Because money follows students in California, when children leave district schools for charter schools, the money goes with them. District officials and teachers unions charge that charter schools siphon money and resources from school districts. The California Teachers Association argues that school boards should have the ability to deny charter schools the right to open if doing so would impact the district financially — a justification school boards cannot use to deny charters under current state law.
Although Newsom hasn’t exactly expressed hostility toward charter schools, he told EdSource he believes school boards should be able to consider the financial impact a charter school would have on school districts when deciding whether to let them open — the financial impact should “be a consideration, not a deciding factor,” he said — a position CCSA strongly opposes.
If Newsom is elected, his comments signal he would likely sign such legislation if — more likely when — it comes to his desk. Thurmond essentially argues the same, telling EdSource that charter schools should have to compensate districts for the financial loss they’d suffer if a charter school were to open.
On his action plan for superintendent of public instruction, Thurmond says the state is in the midst of an “accountability crisis” when it comes to charter schools, and he has pledged to root out charter school fraud and increase transparency.
3 Will Latinos turn out in the South — and can Villaraigosa count on them?
Similar to patterns for all California voters, more Latinos live in Southern California, but those living in the north tend to get out the vote more reliably.
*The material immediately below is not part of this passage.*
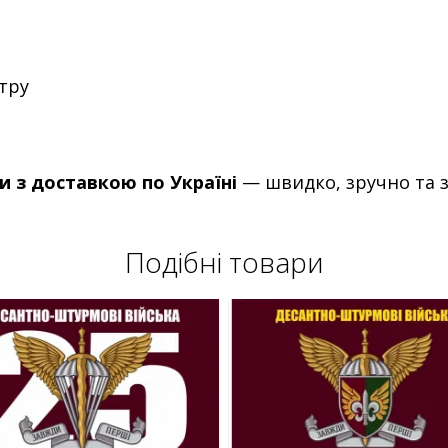
тру
 з доставкою по Україні
— швидко, зручно та з
Подібні товари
Latino parents who care about charter schools, however, could make a difference: Data from CCSA show that for major cities in California — San Diego, Los Angeles, Fresno, San Francisco, and Oakland — Latino students make up the majority of students attending their schools. For Villaraigosa to secure a place in the runoff, he’ll need to turn out Latino voters, who polling shows make up his strongest base of support.
Registration in Los Angeles is 30 percent Latino, according to Mitchell, and represents 37 percent of the state’s Latinos. The Bay Area, on the other hand, is only 11 percent Latino.
Latino turnout is generally low, though it’s been rising in recent years. In the 2016 primary, Latino turnout in Los Angeles came in at 38 percent, while 45 percent of registered Latino voters turned out in the Bay Area.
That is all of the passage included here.